To overcome this problem, we decided to remove the velocity-dependent features before applying the same experimental methodology. Table 8 below shows that in most of the cases, we achieved better test set accuracy than training or validation set accuracy. These training and cross-validation sets are actually similar to those under the generalized category as they have data from several participants.

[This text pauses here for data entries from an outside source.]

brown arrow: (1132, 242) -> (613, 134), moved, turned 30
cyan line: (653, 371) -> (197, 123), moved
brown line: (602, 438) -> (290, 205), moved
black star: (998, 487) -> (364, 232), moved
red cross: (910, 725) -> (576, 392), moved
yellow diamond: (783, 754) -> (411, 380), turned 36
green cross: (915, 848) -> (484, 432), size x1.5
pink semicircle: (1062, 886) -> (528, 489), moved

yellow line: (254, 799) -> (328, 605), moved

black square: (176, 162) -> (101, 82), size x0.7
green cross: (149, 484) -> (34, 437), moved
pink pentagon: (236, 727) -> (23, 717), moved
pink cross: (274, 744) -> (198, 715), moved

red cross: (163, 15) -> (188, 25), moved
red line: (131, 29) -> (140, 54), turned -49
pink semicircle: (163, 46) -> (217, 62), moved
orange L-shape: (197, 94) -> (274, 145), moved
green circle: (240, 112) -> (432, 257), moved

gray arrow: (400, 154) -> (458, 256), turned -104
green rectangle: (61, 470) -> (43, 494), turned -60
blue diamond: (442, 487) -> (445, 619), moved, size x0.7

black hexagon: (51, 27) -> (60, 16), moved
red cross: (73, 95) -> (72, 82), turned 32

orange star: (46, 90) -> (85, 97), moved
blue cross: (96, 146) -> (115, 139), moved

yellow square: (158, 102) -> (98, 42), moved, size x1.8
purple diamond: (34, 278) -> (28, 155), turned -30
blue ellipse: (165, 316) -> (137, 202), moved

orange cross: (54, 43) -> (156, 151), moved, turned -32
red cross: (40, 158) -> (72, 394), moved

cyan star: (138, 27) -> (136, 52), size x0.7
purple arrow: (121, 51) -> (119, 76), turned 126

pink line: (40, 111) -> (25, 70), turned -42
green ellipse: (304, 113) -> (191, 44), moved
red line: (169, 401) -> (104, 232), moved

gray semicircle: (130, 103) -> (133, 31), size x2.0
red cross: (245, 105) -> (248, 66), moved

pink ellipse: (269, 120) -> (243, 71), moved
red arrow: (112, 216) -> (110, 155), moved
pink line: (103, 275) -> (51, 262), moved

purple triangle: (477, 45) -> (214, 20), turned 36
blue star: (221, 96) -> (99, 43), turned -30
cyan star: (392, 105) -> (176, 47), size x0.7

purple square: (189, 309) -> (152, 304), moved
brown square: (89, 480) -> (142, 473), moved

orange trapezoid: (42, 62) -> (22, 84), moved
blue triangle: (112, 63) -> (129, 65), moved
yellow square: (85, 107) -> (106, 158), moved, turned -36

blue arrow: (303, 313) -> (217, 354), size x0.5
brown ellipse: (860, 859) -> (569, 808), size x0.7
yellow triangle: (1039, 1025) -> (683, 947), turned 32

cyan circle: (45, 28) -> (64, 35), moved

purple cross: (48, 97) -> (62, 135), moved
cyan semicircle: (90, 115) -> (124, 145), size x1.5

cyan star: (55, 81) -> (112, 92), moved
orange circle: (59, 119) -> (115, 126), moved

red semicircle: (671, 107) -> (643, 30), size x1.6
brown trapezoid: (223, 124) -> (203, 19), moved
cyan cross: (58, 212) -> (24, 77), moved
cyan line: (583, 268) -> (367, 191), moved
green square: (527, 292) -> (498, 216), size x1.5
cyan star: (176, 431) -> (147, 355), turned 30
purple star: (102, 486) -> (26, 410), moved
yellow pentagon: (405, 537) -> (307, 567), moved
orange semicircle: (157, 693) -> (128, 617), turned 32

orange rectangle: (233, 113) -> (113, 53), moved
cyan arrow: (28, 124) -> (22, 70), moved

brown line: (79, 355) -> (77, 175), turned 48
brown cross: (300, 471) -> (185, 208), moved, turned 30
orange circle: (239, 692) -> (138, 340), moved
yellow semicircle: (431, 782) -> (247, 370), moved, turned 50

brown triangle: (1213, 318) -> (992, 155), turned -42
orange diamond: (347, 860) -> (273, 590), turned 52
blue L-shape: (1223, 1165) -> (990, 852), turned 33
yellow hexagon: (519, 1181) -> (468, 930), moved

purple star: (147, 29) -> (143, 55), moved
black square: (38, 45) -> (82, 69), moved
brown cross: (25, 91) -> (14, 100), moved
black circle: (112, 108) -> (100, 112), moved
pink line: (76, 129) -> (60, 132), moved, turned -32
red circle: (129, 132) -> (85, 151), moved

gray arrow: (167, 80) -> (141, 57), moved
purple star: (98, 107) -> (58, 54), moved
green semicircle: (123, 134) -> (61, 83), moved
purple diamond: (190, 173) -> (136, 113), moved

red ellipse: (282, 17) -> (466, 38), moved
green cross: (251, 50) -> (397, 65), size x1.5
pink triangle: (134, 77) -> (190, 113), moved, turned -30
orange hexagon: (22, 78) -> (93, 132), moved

The changes made by removing velocity and angular velocity-based features had a positive impact on classifier performance and we obtained near perfect to perfect accuracies for all of the cases. This proves that our assumption was true—velocity and angular velocity should not be included in datasets that are used to classify gestures performed by a specific individual. Based on this finding, we ran similar experiments on the generalized case after excluding the velocity-based features and found a slight decrease in accuracies.

7. Runtime Considerations

The recognition system was evaluated on an Intel Core i5 2.5 GHz processor with 8 GB RAM on a 64-bit Windows 8 operating system using the Weka machine learning tool. The recognition rates with SVM were 1.8 milliseconds per sample for the left-hand dataset, 0.65 milliseconds per sample for the right-hand dataset and 1.2 milliseconds per sample for the combined dataset. This gives us an average recognition rate of 1.22 milliseconds per sample. Although ANN had a higher training time, the recognition rate on the test sets was similar to that of SVM’s. Overall, this means we can have a thread that tests 500 samples per second; and at this rate, we should be able to achieve interactive rates with the recognition system. Thus, we can conclude that the classifiers were able to classify almost all of the test set samples quickly enough to allow interactive systems to be developed, with negligible misclassifications for the generalized case. It is important to note, that with these types of recognition rates, more complex compound gestures (gestures in parallel or in sequence) can be examined for interactivity.

8. Conclusions

From the results of our experiments, we can deduce that human gesture recognition is not a problem that can be solved using any out of the box classification system. Different scenarios demand different configurations of the experiment and different approach strategies for accurate classification.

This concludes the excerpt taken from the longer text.